Ungkit Ada Nama Marzuki Ali dalam Dakwaan Korupsi E-KTP, Demokrat Dinilai Saling Buka ‘Borok’

Ungkit Ada Nama Marzuki Ali dalam Dakwaan Korupsi E-KTP, Demokrat Dinilai Saling Buka ‘Borok’

R
Resty
Redaksi

Tim Redaksi

Terkini.id, Jakarta – Andi Arief, Ketua Badan Pemenangan Pemilu (Bappilu) Partai Demokrat mengungkit soal adanya nama Marzuki Alie dalam dakwaan kasus korupsi KTP Elektronik atau e-KTP.

“Kasus E-KTP ada nama Pak  @marzukialie_MA dalam dakwaaan. Saya kira kasus ini belum selesai. Juga ada nama Anas Urbaningrum,” tulisnya di akun Twitter @Andiarief__ pada Jumat, 26 Maret 2021.

Namun, setelah mengatakan hak tersebut, Andi Arief kemudian mengatakan bahwa tidak elok juka masalah hukum dijadikan alat untuk saling serang karena persoalan Kongres Luar Biasa (KLB).

“Tidak elok jika masalah hukum ini menjadi alat serangan politik hanya karena KLP Abal-abal,” tambahnya.

Sementara itu, warganet yang membaca cuitan Andi Arief pun menilai bahwa kini sesama kader Partai Demokrat saling membuka keburukan masing-masing.

Baca Juga

Seperti diketahui, kini Marzuki Alie telah diangkat sebagai Ketua Dewan Pembina di kubu Demokrat Moeldoko.

Kemarin pun, kubu Moeldoko mengungkit soal kasus korupsi Hambalang yang terjadi di era SBY. Max Sopacua bahkan sempat menyebut Edhy Baskoro Yudhono sebagai pihak yang belum tersentu hukum dalam kasus Hambalang.
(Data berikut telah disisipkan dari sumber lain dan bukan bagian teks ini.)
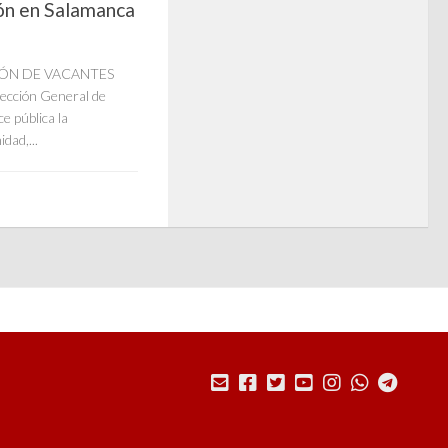
ión en Salamanca
ACIÓN DE VACANTES
rección General de
 pública la
dad,...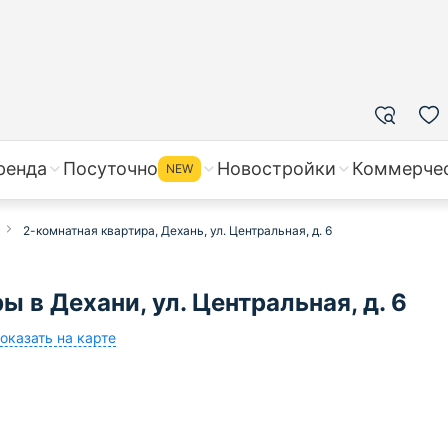
ренда
Посуточно
Новостройки
Коммерче
NEW
2-комнатная квартира, Дехань, ул. Центральная, д. 6
 в Дехани, ул. Центральная, д. 6
оказать на карте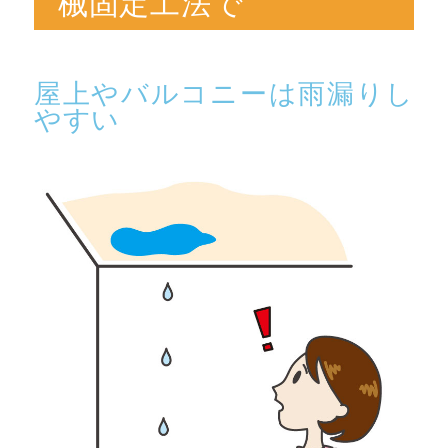
械固定工法で
屋上やバルコニーは雨漏りし
やすい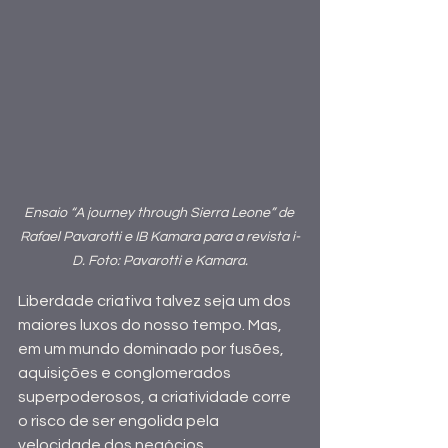
Ensaio “A journey through Sierra Leone” de 
Rafael Pavarotti e IB Kamara para a revista i-
D. Foto: Pavarotti e Kamara.
Liberdade criativa talvez seja um dos 
maiores luxos do nosso tempo. Mas, 
em um mundo dominado por fusões, 
aquisições e conglomerados 
superpoderosos, a criatividade corre 
o risco de ser engolida pela 
velocidade dos negócios.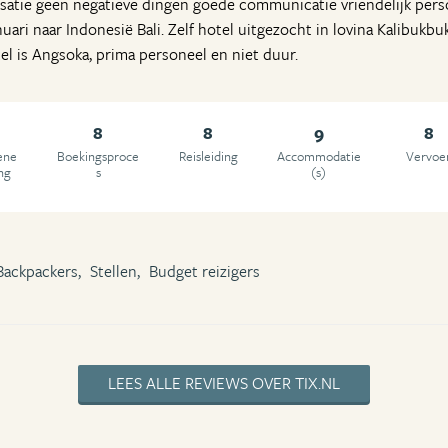
nisatie geen negatieve dingen goede communicatie vriendelijk per
uari naar Indonesië Bali. Zelf hotel uitgezocht in lovina Kalibukbuk,
el is Angsoka, prima personeel en niet duur.
8
8
9
8
ene
Boekingsproce
Reisleiding
Accommodatie
Vervoe
ng
s
(s)
Backpackers,
Stellen,
Budget reizigers
LEES ALLE REVIEWS OVER TIX.NL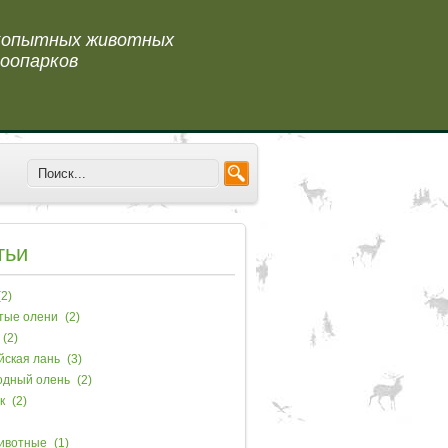
 копытных животных
оопарков
тьи
2)
тые олени
(2)
(2)
йская лань
(3)
одный олень
(2)
к
(2)
ивотные
(1)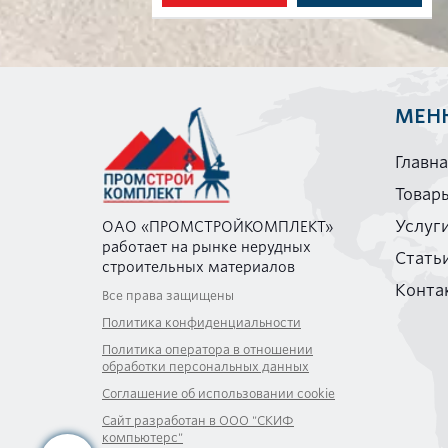
МЕН
Главн
Товар
Услуг
ОАО «ПРОМСТРОЙКОМПЛЕКТ»
работает на рынке нерудных
Стать
строительных материалов
Конта
Все права защищены
Политика конфиденциальности
Политика оператора в отношении
обработки персональных данных
Соглашение об использовании cookie
Сайт разработан в ООО "СКИФ
компьютерс"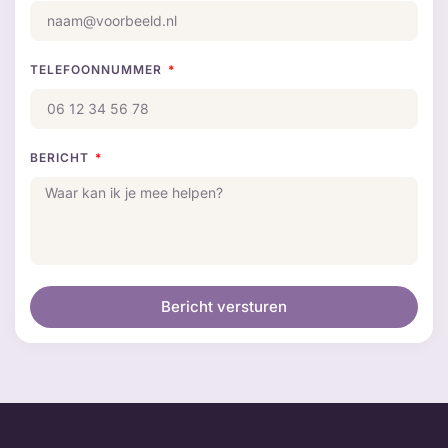
TELEFOONNUMMER
BERICHT
Bericht versturen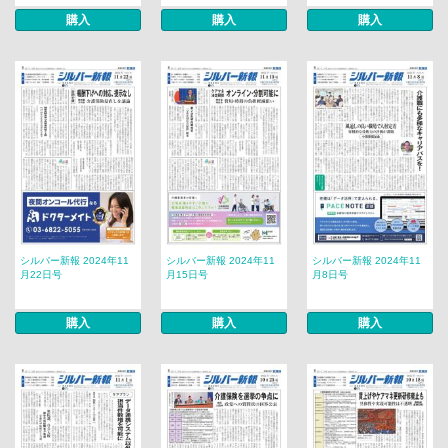
購入
購入
購入
シルバー新報 2024年11
シルバー新報 2024年11
シルバー新報 2024年11
月22日号
月15日号
月8日号
購入
購入
購入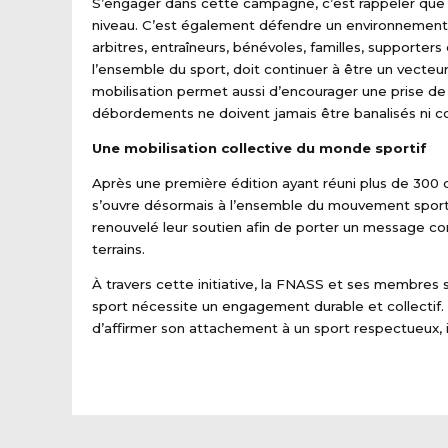
S’engager dans cette campagne, c’est rappeler que la
niveau. C’est également défendre un environnement sa
arbitres, entraîneurs, bénévoles, familles, supporters
l’ensemble du sport, doit continuer à être un vecteu
mobilisation permet aussi d’encourager une prise de c
débordements ne doivent jamais être banalisés ni co
Une mobilisation collective du monde sportif
Après une première édition ayant réuni plus de 300 
s’ouvre désormais à l’ensemble du mouvement sporti
renouvelé leur soutien afin de porter un message co
terrains.
À travers cette initiative, la FNASS et ses membres s
sport nécessite un engagement durable et collectif. 
d’affirmer son attachement à un sport respectueux, i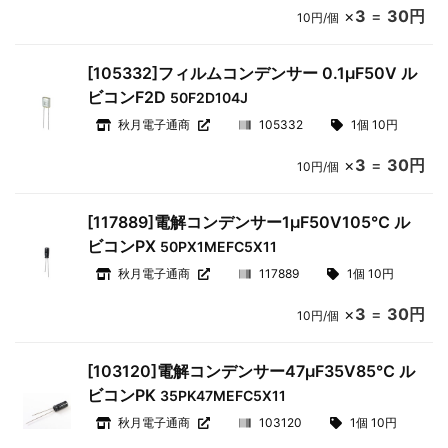
×
3
=
30円
10円/個
[105332]フィルムコンデンサー 0.1μF50V ル
ビコンF2D
50F2D104J
秋月電子通商
105332
1個 10円
×
3
=
30円
10円/個
[117889]電解コンデンサー1μF50V105℃ ル
ビコンPX
50PX1MEFC5X11
秋月電子通商
117889
1個 10円
×
3
=
30円
10円/個
[103120]電解コンデンサー47μF35V85℃ ル
ビコンPK
35PK47MEFC5X11
秋月電子通商
103120
1個 10円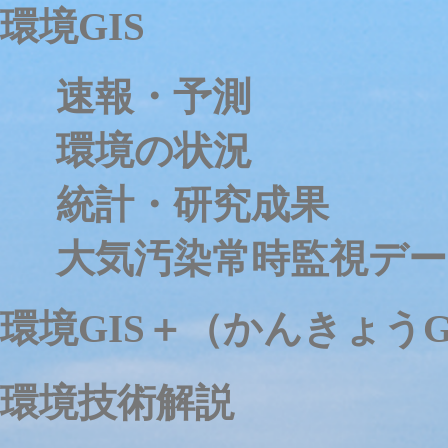
環境GIS
速報・予測
環境の状況
統計・研究成果
大気汚染常時監視デー
環境GIS＋（かんきょうG
環境技術解説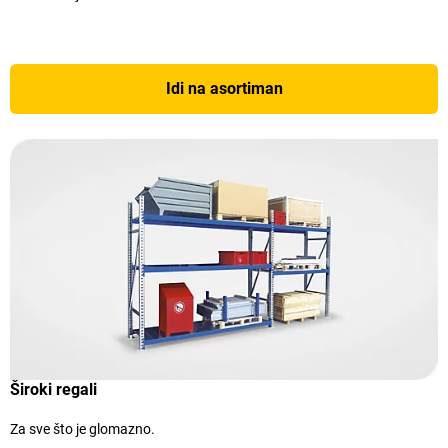
Idi na asortiman
Široki regali
Za sve što je glomazno.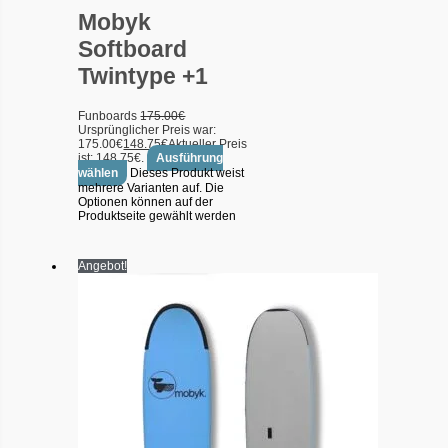
Mobyk
Softboard
Twintype +1
Funboards
175.00
€
Ursprünglicher Preis war:
175.00€
148.75
€
Aktueller Preis
ist: 148.75€.
Ausführung
wählen
Dieses Produkt weist
mehrere Varianten auf. Die
Optionen können auf der
Produktseite gewählt werden
Angebot!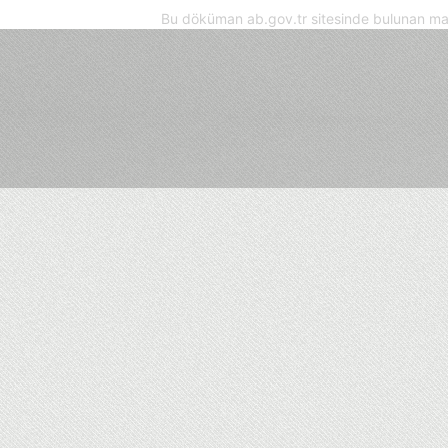
Bu döküman ab.gov.tr sitesinde bulunan mak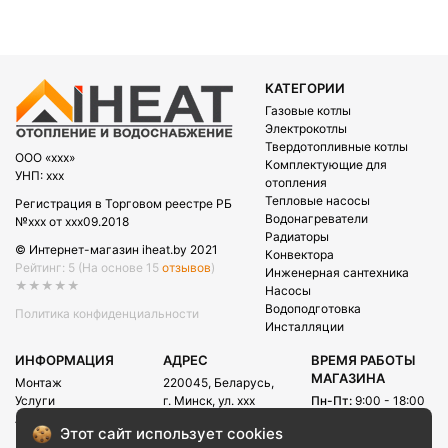
КАТЕГОРИИ
Газовые котлы
Электрокотлы
Твердотопливные котлы
OOO «xxx»
Комплектующие для
УНП: xxx
отопления
Тепловые насосы
Регистрация в Торговом реестре РБ
Водонагреватели
№xxx от xxx09.2018
Радиаторы
© Интернет-магазин iheat.by 2021
Конвектора
Рейтинг: 5
(На основе 15
отзывов
)
Инженерная сантехника
★★★★★
Насосы
Водоподготовка
Политика конфиденциальности
Инсталляции
ИНФОРМАЦИЯ
АДРЕС
ВРЕМЯ РАБОТЫ
МАГАЗИНА
Монтаж
220045, Беларусь,
Услуги
г. Минск, ул. xxx
Пн-Пт:
9:00 - 18:00
Акции
Сб:
09:00 - 15:00
E-mail:
Этот сайт использует cookies
Рассрочка
info@iheat.by
ВРЕМЯ РАБОТЫ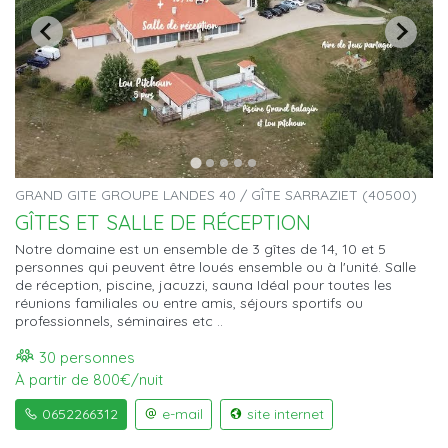
GRAND GITE GROUPE LANDES 40 / GÎTE SARRAZIET (40500)
GÎTES ET SALLE DE RÉCEPTION
Notre domaine est un ensemble de 3 gîtes de 14, 10 et 5
personnes qui peuvent être loués ensemble ou à l'unité. Salle
de réception, piscine, jacuzzi, sauna Idéal pour toutes les
réunions familiales ou entre amis, séjours sportifs ou
professionnels, séminaires etc ..
30 personnes
À partir de 800€/nuit
0652266312
e-mail
site internet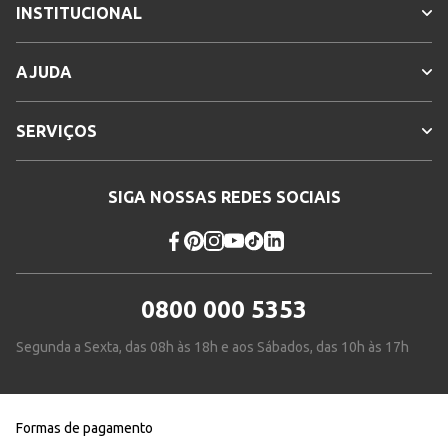
INSTITUCIONAL
AJUDA
SERVIÇOS
SIGA NOSSAS REDES SOCIAIS
0800 000 5353
Segunda a Sexta, das 08h às 18h e aos Sábados, das 10h às 17h
Formas de pagamento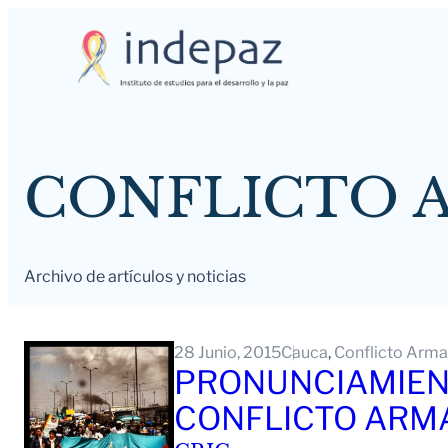
Saltar
al
contenido
CONFLICTO 
Archivo de artículos y noticias
28 Junio, 2015
Cauca
, 
Conflicto Arm
PRONUNCIAMIENT
CONFLICTO ARM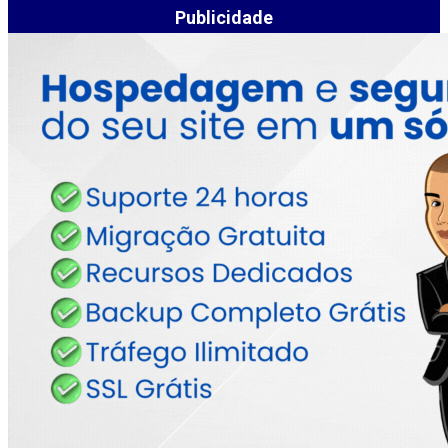
Publicidade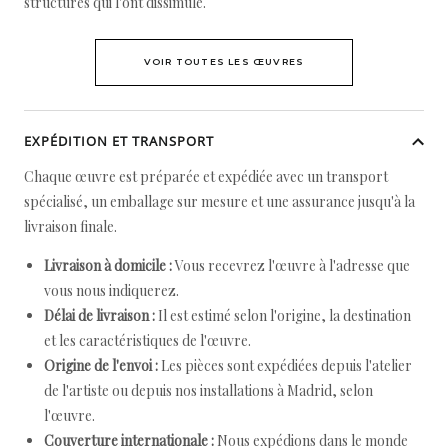
structures qui l'ont dissimulé.
VOIR TOUTES LES ŒUVRES
EXPÉDITION ET TRANSPORT
Chaque œuvre est préparée et expédiée avec un transport
spécialisé, un emballage sur mesure et une assurance jusqu'à la
livraison finale.
Livraison à domicile :
Vous recevrez l'œuvre à l'adresse que
vous nous indiquerez.
Délai de livraison :
Il est estimé selon l'origine, la destination
et les caractéristiques de l'œuvre.
Origine de l'envoi :
Les pièces sont expédiées depuis l'atelier
de l'artiste ou depuis nos installations à Madrid, selon
l'œuvre.
Couverture internationale :
Nous expédions dans le monde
“Paling seru baca berita ex satu partai saling buka borok,” komentar @InderaJoe.

“Baku bongkar saja. Jangan jadikan alat transaksi politik kalian.” kata @BusranMekar.

“Ibaratnya PD udah pecah jadi dua, tapi hebatnya yang sana ada koruptornya yg sini juga ada koruptornya. Kirain salah satu belahan bersih, gak tahunya sami mawon,” cetus @__dansu.

“Tuman kebiasaan yang busuk dipendam. Ketika kelahi, saling cungkil mencungkil. Ngadop kok tingkah laku setan, bukannya nabi,” kata @adisqurano2

Dilansir dari artikel Tempo.co yang terbit pada 8 Januari 2018, nama Marzuki Alie memang sempat disebut dalam dakwaan korupsi e-KTP.

Namun, ketika itu, Marzuki Alie membantah keras terlibat dan bahkan melaporkan tiga orang yang menyebut namanya.

Ketiga orang tersebut yakni Andi Agustinus atau Andi Narogong serta dua pejabat Kementerian Dalam Negeri, Irman dan Sugiharto.

Saat itu, Marzuki melaporkan ketiganya ke Bareskrim atas dugaan kasus pencemaran nama baik setelah namanya disebut dalam dakwaan.

Marzuki juga menuding ketiganya sengaja memberikan informasi palsu kepada penguasa.